## Task objective
Which lines in the records below contain the word "және"? Return each of them.

Page images and extracted text
....

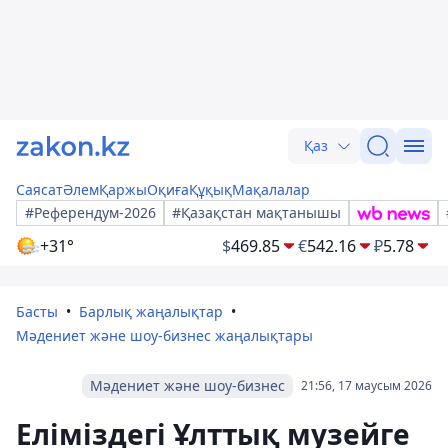
Қаз
Саясат
Әлем
Қаржы
Оқиға
Құқық
Мақалалар
#Референдум-2026
#Қазақстан мақтанышы
+31°
$
469.85
€
542.16
₽
5.78
Басты
Барлық жаңалықтар
Мәдениет және шоу-бизнес жаңалықтары
Мәдениет және шоу-бизнес
21:56, 17 маусым 2026
Еліміздегі Ұлттық музейге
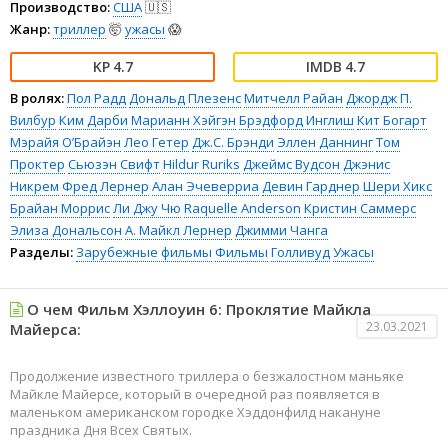
Производство:
США
🇺🇸
Жанр:
триллер
🤯
ужасы
😱
4.7
4.7
В ролях:
Пол Радд
Дональд Плезенс
Митчелл Райан
Джордж П.
Вилбур
Ким Дарби
Марианн Хэйгэн
Брэдфорд Инглиш
Кит Богарт
Мэрайя О’Брайэн
Лео Гетер
Дж.С. Брэнди
Эллен Даннинг
Том
Проктер
Сьюзэн Свифт
Hildur Ruriks
Джеймс Вудсон
Джэнис
Никрем
Фред Лернер
Алан Эчеверриа
Девин Гарднер
Шери Хикс
Брайан Моррис
Ли Джу Чю
Raquelle Anderson
Кристин Саммерс
Элиза Дональсон
А. Майкл Лернер
Джимми Чанга
Разделы:
Зарубежные фильмы
Фильмы
Голливуд
Ужасы
О чем Фильм Хэллоуин 6: Проклятие Майкла
23.03.2021
Майерса:
Продолжение известного триллера о безжалостном маньяке
Майкле Майерсе, который в очередной раз появляется в
маленьком американском городке Хэддонфилд накануне
праздника Дня Всех Святых.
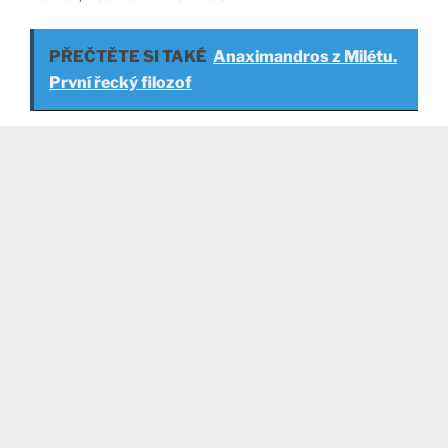
PŘEČTĚTE SI TAKÉ
Anaximandros z Milétu.
První řecký filozof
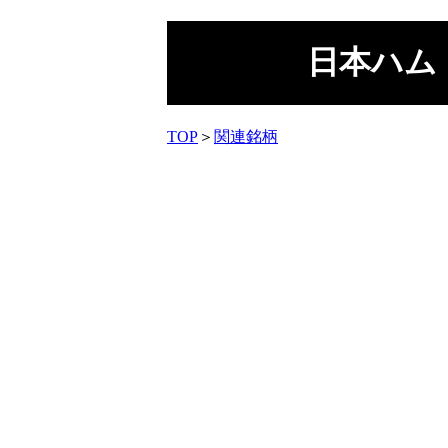
日本ハム
TOP
＞
関連銘柄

....

## Reply to the exercise
Мәдениет және шоу-бизнес жаңалықтары
Мәдениет және шоу-бизнес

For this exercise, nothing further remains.